Despite the problems, an Afghan girl gets the highest marks for university exams



The challenge of justice and all the difficulties, Afghan young girls from Kabul have increased their entrance examinations across the country 'Kankoor' to have strong sayings about the power of women in countries that were destroyed in war.

Tehmeena Painda, a private school student in Kabul, has left more than 150,000 men - boys and girls - to make sure the top channel gets 353 out of 360 points for a public university entrance exam.

In the discussion with The Globe Post, Tehmeena thanked his parents and teachers for amazing achievements.

"I've been working hard in my education for success, but it's not possible without the support of my school, my teacher, and my parents."

Tehmeena wants to continue her education and serve her country as a doctor. According to rules and regulations, the Afghan Higher Education Ministry has enrolled at the University of Kabul Education, where she will continue to seek knowledge.

Tehmeena's success has brought into the focus of the Afghan girl's intentions and the opportunities available to her in the capital. However, Africa is also a serious danger, especially for girls seeking higher education.

The challenge of justice and all the difficulties, Afghan young girls from Kabul have increased their entrance examinations across the country 'Kankoor' to have strong sayings about the power of women in countries that were destroyed in war. Tehmeena is particularly grateful to the Afghan-Turk School, a private school chain in the country, for her achievements.

Even in places like Jalalabad, less than two hours away from Kabul, which saw peace after the Taliban threatened to end, dozens of schools were closed last month following the threat of warlords.

Hasieb Shenwari, head of the provincial education department, said without realizing that diplomats had been warned, saying the school was shut down because of "security threats".

According to the school guidance, almost eighty schools for boys and girls were shut down before summer breaks. The shutdown took place while a distributed book was held in the province between Africa's capital and Pakistan's belt, warning local residents not to send girls to school.

The warning was clearly stated that the girls' schools teaching "illiterate courses around the world" would come under "loud and explosive assaults."

Threats to attack the capital of the capital this month have resulted in many deaths and affects the country.

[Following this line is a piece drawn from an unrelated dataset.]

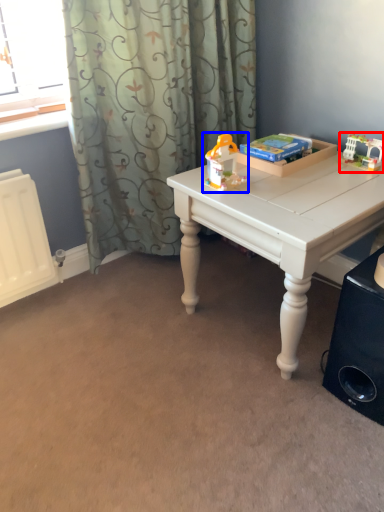 Question: Which of the following is the farthest to the observer, toy (highlighted by a red box) or toy (highlighted by a blue box)?

Choices:
 (A) toy
 (B) toy

Answer: (A) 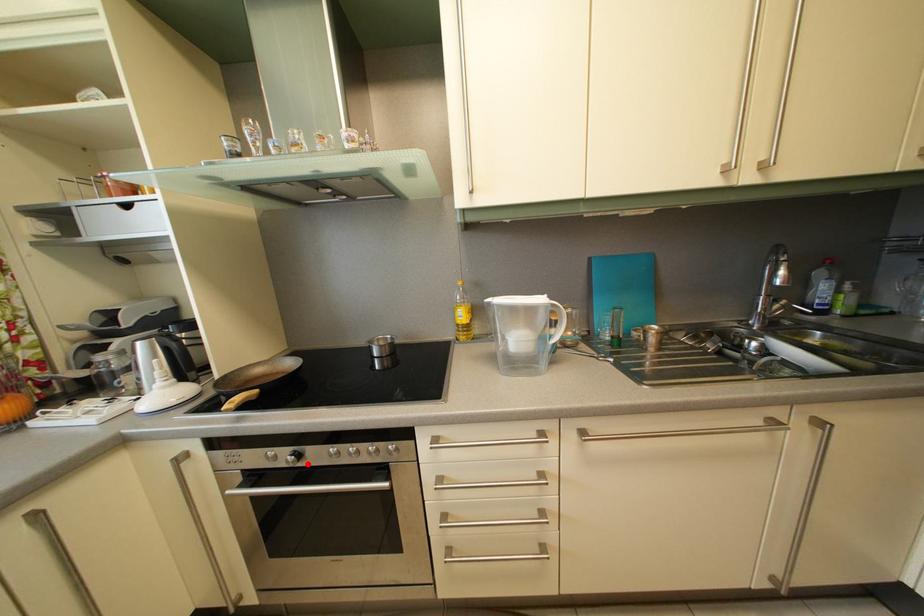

Tehmeena, however, believes that girls should have confidence in God and in themselves to find the subject.

"I believe girls can learn and learn like boys, no difference, the brain is the same, and so girls should try and work hard to succeed in life."

Earlier this year, the UNICEF African Children's Fund report that almost all children - ages 7 to 17 - 3.7 million - were missing from school due to the intense security in recent years. Education also refers to children's marriages, lack of female teachers and poor infrastructure as a result of serious problems.

Tehmeena is particularly grateful to the Afghan-Turk School, a private school chain in the country, for her achievements.

"In our schools, we have international education standards with teachers who try to train and educate students in the best way."

Afghan-Turk students are today caught up in an argument between the Turkish government in Ankara and the management of these schools, allegedly linked to Fethullah Gulen, which Turkey says will be punished in 2016. Gullen denies all allegations.

At the request of the Turkish government, Afghanistan has agreed to take control of all Afghan-Turk schools in Ankara, a strong movement by the management of these schools.